また、神経の障害が起こっているため、痛みを生じることがあります。人によっては足などが壊疽(えそ:腐ってしまうこと)することで、切断しなければいけなくなるケースもあります。

糖尿病の3大合併症は、これら「糖尿病腎症」「糖尿病網膜症」「糖尿病神経障害」の3つを合わせたものを指します。

diabetes-a1

糖尿病による大血管障害

小さい血管だけでなく、糖尿病では太い血管に対してもダメージを与えます。細い血管が固くなるだけでなく、大きな血管に対しても動脈硬化を引き起こさせるのです。

太い血管が障害されることによって起こる病気としては、脳梗塞や狭心症、心筋梗塞、閉塞性動脈硬化症などが知られています。
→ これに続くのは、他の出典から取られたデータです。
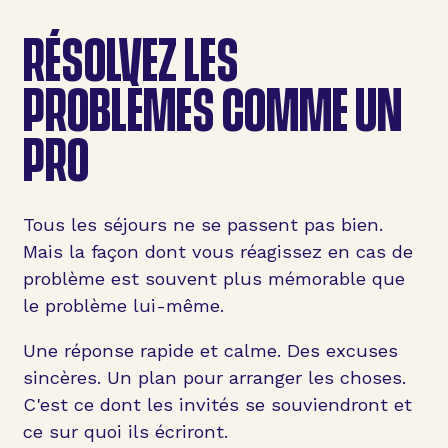
RÉSOLVEZ LES
PROBLÈMES COMME UN
PRO
Tous les séjours ne se passent pas bien.
Mais la façon dont vous réagissez en cas de
problème est souvent plus mémorable que
le problème lui-même.
Une réponse rapide et calme. Des excuses
sincères. Un plan pour arranger les choses.
C'est ce dont les invités se souviendront et
ce sur quoi ils écriront.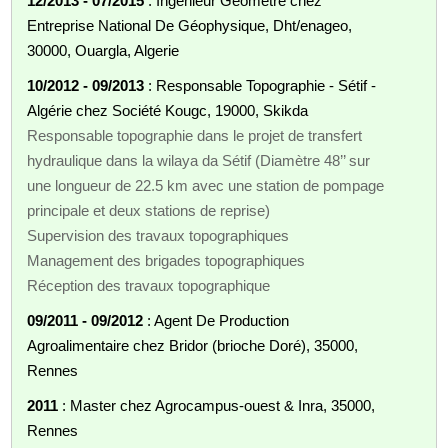
12/2013 - 07/2015
: Ingénieur Géomètre chez
Entreprise National De Géophysique, Dht/enageo,
30000, Ouargla, Algerie
10/2012 - 09/2013
: Responsable Topographie - Sétif -
Algérie chez Société Kougc, 19000, Skikda
Responsable topographie dans le projet de transfert
hydraulique dans la wilaya da Sétif (Diamètre 48’’ sur
une longueur de 22.5 km avec une station de pompage
principale et deux stations de reprise)
Supervision des travaux topographiques
Management des brigades topographiques
Réception des travaux topographique
09/2011 - 09/2012
: Agent De Production
Agroalimentaire chez Bridor (brioche Doré), 35000,
Rennes
2011
: Master chez Agrocampus-ouest & Inra, 35000,
Rennes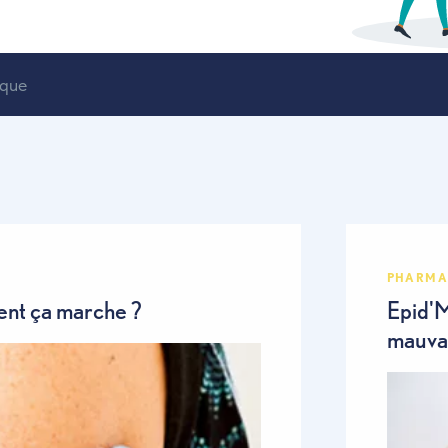
é pratique
comment ça marche ?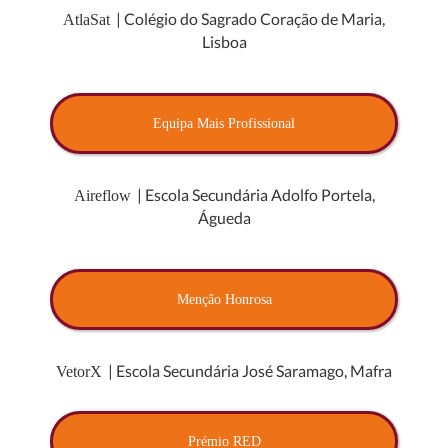
| Colégio do Sagrado Coração de Maria,
AtlaSat
Lisboa
Equipa Mais Profissional
| Escola Secundária Adolfo Portela,
Aireflow
Águeda
Menção Honrosa
| Escola Secundária José Saramago, Mafra
VetorX
Prémio RED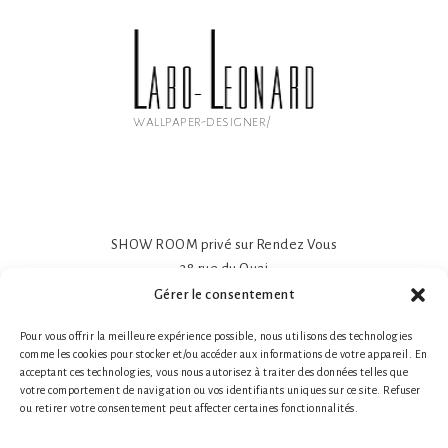
wallpaper-designer/
SHOW ROOM privé sur Rendez Vous
38 rue du Quai
81600 GAILLAC
Gérer le consentement
Papier peint intissé mat 195gr
Pour vous offrir la meilleure expérience possible, nous utilisons des technologies
Impression sur-mesure
comme les cookies pour stocker et/ou accéder aux informations de votre appareil. En
Made in France- Made in Tarn
acceptant ces technologies, vous nous autorisez à traiter des données telles que
Tél. 1 : +33 (0)6 78 66 87 25 Nathalie Guillot
votre comportement de navigation ou vos identifiants uniques sur ce site. Refuser
ou retirer votre consentement peut affecter certaines fonctionnalités.
Tél. 2 : +33 (0)6 87 49 60 20 Bruno Defontaine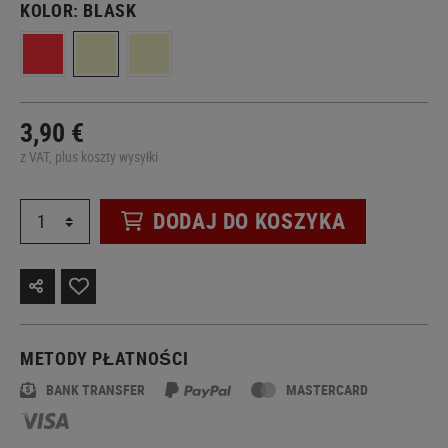
KOLOR:
BLASK
3,90 €
z VAT, plus koszty wysyłki
DODAJ DO KOSZYKA
METODY PŁATNOŚCI
BANK TRANSFER
MASTERCARD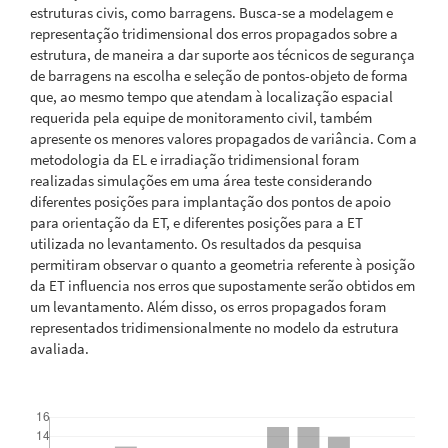
estruturas civis, como barragens. Busca-se a modelagem e
representação tridimensional dos erros propagados sobre a
estrutura, de maneira a dar suporte aos técnicos de segurança
de barragens na escolha e seleção de pontos-objeto de forma
que, ao mesmo tempo que atendam à localização espacial
requerida pela equipe de monitoramento civil, também
apresente os menores valores propagados de variância. Com a
metodologia da EL e irradiação tridimensional foram
realizadas simulações em uma área teste considerando
diferentes posições para implantação dos pontos de apoio
para orientação da ET, e diferentes posições para a ET
utilizada no levantamento. Os resultados da pesquisa
permitiram observar o quanto a geometria referente à posição
da ET influencia nos erros que supostamente serão obtidos em
um levantamento. Além disso, os erros propagados foram
representados tridimensionalmente no modelo da estrutura
avaliada.
Downloads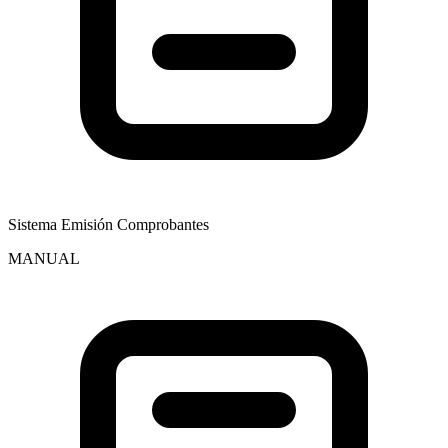
Sistema Emisión Comprobantes
MANUAL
いずれにしても、糖尿病ではこうした合併症が問題になります。「血糖値が高い状態」によって健康が害されるというよりも、高血糖状態によって血管が蝕まれ、その結果として生じる合併症によって日々の生活が困難になってしまうのです。

合併症が問題となるため、糖尿病では多くが自覚症状をあまり感じないまま進行します。そのために注意しにくい病気ですが、合併症を予防するために早目の対策が必要になります。